2.3. Le gag visuel comparé au gag verbal

Si nous avons vu jusqu’à maintenant plusieurs exemples de gags physiques et quelques façons de les introduire dans le film comique, il ne faut pas conclure qu’on les retrouve en grand nombre pour autant. En effet, le visionnement d’une centaine de films du répertoire comique muet, comparé avec le contenu d’environ deux cents comédies contemporaines, nous a permis de constater que la quantité de gags physiques a grandement diminué depuis les années trente. Pourtant, nous entendons parler de gags assez régulièrement, entre autres, à travers les différentes critiques de film et les commentaires du public. Ce qui fausse les données, c’est qu’encore aujourd’hui, on englobe absolument tous les éléments comiques sous un seul et même terme : le gag. Ainsi, lorsqu’on parle du gag au cinéma, on peut parler tout aussi bien d’une grimace, d’une chute, que d’une réplique drôle et la véritable notion de gag se perd. Très souvent d’ailleurs, lorsqu’on blâme les gags pour la mauvaise performance d’un film comique, on se réfère en fait au dialogue. Le gag physique serait-il devenu verbal? Dans un certain sens oui, mais pas sous la forme classique. Il y a bien quelques exemples de gags se déroulant en totalité au niveau du dialogue, mais il s’agit d’exceptions venant plutôt confirmer la rareté de ce type de gag. Dans Tais-toi! (Veber, 2003), le personnage de Quentin (Depardieu) cherche son ami dans la cours d’un asile et l’appelle en criant, « Ruby! ». Un fou qui le suit crie « Merde! » à chaque fois. À la troisième reprise, Quentin, exaspéré, se tourne vers l’homme et lance à son tour un « Merde! » retentissant. Le fou répond en criant « Ruby! ». Dans le film Fantômas contre Scotland Yard (Hunebelle, 1967), le personnage

du commissaire Juve (De Funès), et celui de son adjoint, l’inspecteur Bertrand (Jacques Dynam), viennent de perdre leurs chevaux lors d’une chasse à courre. La scène et le gag commencent au moment où l’inspecteur Bertrand aperçoit le cheval du commissaire Juve.

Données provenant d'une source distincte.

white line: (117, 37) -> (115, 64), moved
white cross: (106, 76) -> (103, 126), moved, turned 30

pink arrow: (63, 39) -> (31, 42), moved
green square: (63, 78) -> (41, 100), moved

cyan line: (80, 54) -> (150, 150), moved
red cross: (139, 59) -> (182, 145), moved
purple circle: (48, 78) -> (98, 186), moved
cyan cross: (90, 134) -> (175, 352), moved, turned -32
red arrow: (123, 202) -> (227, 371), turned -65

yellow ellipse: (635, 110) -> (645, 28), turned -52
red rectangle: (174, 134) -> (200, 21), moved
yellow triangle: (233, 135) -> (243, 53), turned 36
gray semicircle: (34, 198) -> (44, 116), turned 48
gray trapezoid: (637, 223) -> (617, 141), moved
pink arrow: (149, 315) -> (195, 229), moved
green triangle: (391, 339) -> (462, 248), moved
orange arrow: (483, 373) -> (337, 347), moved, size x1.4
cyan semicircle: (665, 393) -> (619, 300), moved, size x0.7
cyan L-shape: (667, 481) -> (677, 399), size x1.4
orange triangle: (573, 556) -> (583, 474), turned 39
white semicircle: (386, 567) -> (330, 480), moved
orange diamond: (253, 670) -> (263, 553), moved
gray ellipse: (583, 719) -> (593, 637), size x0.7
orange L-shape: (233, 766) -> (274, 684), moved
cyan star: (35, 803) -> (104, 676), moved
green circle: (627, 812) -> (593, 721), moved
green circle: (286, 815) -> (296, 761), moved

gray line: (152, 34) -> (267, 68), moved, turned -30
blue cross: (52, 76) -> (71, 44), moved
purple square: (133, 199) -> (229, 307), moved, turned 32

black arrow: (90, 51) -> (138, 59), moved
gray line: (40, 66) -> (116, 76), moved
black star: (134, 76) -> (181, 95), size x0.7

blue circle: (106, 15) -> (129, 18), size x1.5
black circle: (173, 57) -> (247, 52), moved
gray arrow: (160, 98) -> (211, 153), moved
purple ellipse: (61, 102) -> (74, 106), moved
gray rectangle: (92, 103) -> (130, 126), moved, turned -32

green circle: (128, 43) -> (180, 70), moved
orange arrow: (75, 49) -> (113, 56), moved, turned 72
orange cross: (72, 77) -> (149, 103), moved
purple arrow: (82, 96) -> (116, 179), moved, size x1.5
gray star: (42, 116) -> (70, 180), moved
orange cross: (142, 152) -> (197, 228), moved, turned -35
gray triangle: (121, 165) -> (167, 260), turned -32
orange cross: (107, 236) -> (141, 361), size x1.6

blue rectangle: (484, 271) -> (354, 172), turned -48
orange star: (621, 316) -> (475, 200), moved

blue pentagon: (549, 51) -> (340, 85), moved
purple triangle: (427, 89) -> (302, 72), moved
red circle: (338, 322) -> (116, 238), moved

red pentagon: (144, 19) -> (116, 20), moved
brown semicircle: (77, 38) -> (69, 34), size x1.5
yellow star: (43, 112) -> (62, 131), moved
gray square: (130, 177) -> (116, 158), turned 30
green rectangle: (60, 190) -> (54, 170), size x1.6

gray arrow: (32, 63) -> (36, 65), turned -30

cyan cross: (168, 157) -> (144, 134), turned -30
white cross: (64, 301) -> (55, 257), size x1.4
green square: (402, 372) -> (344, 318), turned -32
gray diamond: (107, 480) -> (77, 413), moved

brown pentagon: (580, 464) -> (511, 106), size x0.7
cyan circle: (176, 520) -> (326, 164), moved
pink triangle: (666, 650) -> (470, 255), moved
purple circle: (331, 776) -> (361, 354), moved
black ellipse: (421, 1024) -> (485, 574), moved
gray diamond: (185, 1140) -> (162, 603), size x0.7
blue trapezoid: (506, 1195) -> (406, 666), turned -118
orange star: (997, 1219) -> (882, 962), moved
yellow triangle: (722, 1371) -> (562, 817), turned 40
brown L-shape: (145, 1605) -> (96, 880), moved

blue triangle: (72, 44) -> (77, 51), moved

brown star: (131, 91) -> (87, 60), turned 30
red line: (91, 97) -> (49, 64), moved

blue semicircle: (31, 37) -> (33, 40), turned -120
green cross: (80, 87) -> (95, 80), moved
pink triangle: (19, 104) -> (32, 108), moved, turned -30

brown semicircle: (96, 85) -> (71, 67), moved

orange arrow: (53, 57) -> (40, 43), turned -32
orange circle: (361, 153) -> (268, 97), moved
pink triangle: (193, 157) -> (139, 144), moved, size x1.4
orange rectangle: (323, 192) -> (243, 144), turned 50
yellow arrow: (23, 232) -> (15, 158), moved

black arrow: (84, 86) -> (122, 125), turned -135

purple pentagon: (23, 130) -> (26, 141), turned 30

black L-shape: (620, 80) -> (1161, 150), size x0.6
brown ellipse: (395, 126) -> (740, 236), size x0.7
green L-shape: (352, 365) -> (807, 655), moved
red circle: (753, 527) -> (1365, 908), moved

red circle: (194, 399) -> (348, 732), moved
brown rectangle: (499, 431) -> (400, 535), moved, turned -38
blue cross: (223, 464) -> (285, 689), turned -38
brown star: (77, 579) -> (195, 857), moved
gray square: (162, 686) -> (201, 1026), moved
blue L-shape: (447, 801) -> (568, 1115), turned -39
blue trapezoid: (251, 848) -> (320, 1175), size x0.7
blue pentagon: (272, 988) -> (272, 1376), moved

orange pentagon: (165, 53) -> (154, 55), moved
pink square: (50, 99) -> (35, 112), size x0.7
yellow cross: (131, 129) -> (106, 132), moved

Gag verbal Déclinaison du gag / forme de base

Dynam – Le cheval! De Funès – Où ça?

Dynam – Là! Exposition

De Funès – Mais c’est un merle! Dynam – Sous le merle.

De Funès – Y a pas de cheval sous le merle... Dynam – Mais si!

De Funès – Ah! ben je vois plus le merle!

Développement

Dynam – Vous voyez le cheval? De Funès – Oui!

Dynam – Au-dessus.

De Funès – Ah! oui je vois le merle.

Retournement et chute

Si le premier gag est plutôt rudimentaire, celui-ci se décline parfaitement selon la forme exprimée par Coursodon et cela sans aucun geste, hormis les expressions des visages. Les deux comédiens sont cadrés en plan rapproché et pendant leur échange, nous ne voyons ni le cheval ni le merle dont il est question. Il s’agit bien d’un gag verbal qui n’aurait pu se traduire autrement que par le langage. D’ailleurs, preuve s’il en est une qu’il

s’agit d’un gag verbal, c’est que même dans le noir complet ou à la radio par exemple, nous le comprendrions parfaitement. On pourrait même le qualifier de gag dialogué.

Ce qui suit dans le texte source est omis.